For new deployments without existing Kerberos infrastructure, SCRAM-SHA-512 over TLS is the most practical starting point. For cloud-native environments with identity provider integration, OAUTHBEARER is increasingly common.

Authorization (ACLs): Kafka ACLs grant or deny operations (Read, Write, Create, Delete, Describe, and others) on resources (topics, consumer groups, clusters) to principals (users, service accounts). ACLs are managed via kafka-acls.sh or the admin API. In KRaft clusters, use StandardAuthorizer rather than the legacy AclAuthorizer, which required ZooKeeper.

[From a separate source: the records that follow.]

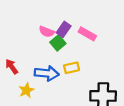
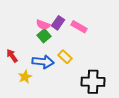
green square: (58, 43) -> (44, 36), moved
yellow rectangle: (72, 68) -> (65, 57), turned 56

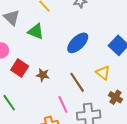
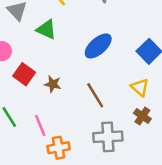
yellow triangle: (103, 73) -> (140, 87), moved
pink line: (63, 104) -> (40, 125), moved

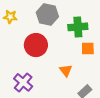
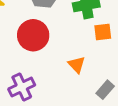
purple cross: (23, 82) -> (22, 87), turned 30

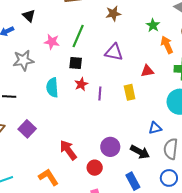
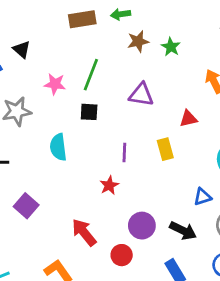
green star: (153, 25) -> (171, 47), moved
red star: (81, 84) -> (109, 185), moved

Encryption in transit: Configure TLS on broker listeners by setting a keystore and truststore. All inter-broker communication should also use TLS (security.inter.broker.protocol=SSL). mTLS (mutual TLS) is used in environments that want the broker to authenticate clients via client certificates, rather than relying on SASL.

Network isolation: Kafka brokers should not be exposed to the public internet. Place them in private subnets, restrict inbound access to known application IP ranges via security groups or firewall rules, and use separate listener configurations if you need to expose Kafka to both internal and external clients with different security settings (listeners and advertised.listeners).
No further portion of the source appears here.